So, now that the end is here, I guess this is when I am supposed to write the blog post where I tell you about all I learned this year, the impact I made, and how it made me realize what I want to do with my life–essentially, how I figured everything out. And then I would conclude that JVC is over, and I’m done with it, and “wasn’t-it-great-but-now-it’s-time-to-move-on.”

Well, that’s a funny joke.

While I have learned so much this year, one of the most important things I have learned is that life is not as simple, neat, or orderly as we want it to be. I’m still trying to find a way to understand everything that happened this year myself, and I certainly haven’t found a way to explain it to other people. One thing I do know: doing this work was never about results.
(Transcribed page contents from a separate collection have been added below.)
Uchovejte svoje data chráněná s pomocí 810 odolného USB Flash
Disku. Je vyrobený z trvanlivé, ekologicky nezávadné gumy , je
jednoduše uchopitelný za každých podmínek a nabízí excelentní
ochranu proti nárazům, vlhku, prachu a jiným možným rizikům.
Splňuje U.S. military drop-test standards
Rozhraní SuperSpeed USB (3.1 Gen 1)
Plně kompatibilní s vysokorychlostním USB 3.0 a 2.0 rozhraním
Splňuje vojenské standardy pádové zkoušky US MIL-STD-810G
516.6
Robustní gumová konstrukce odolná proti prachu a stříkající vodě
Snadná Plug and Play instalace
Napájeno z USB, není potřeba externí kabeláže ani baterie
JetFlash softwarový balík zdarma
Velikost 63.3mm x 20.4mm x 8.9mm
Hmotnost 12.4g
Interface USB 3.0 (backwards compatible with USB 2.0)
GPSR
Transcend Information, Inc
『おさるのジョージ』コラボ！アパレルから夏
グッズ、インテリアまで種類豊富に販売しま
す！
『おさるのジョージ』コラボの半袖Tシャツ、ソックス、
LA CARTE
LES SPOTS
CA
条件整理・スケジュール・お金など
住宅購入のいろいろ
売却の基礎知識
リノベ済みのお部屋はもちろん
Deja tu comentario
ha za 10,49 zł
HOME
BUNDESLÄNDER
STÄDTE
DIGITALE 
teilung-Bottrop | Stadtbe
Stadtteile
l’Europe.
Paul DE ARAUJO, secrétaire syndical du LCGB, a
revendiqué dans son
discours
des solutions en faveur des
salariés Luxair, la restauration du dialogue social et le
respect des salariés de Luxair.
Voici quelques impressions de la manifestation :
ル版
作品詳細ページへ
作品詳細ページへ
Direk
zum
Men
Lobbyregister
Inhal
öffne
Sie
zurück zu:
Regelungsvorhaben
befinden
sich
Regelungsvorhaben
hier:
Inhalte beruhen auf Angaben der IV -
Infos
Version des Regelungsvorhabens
I know I did make a difference, but I couldn’t quantify it for you, and I think it would be a disservice to what I did do to try. While my future is somewhat clearer at this point, it is still very, very hazy around the edges. And frankly, JVC is technically over, but the journey that I began last August? It never ends (that whole “ruined for life” thing).

Yesterday was technically my last real day of JVC, but emotionally, spiritually, and mentally I am still in the middle, still bound up in the midst of it all. It’s still messy and complicated. When I try to wrap my mind around this year as a whole, I can’t do it. Over these past twelve months, there have been too many people, experiences, feelings, moments, and memories for my brain to begin to process. Sitting down and somehow condensing it down to a few neat phrases is impossible at this point. Even though I have officially been “dis-orientated,” I am not finished.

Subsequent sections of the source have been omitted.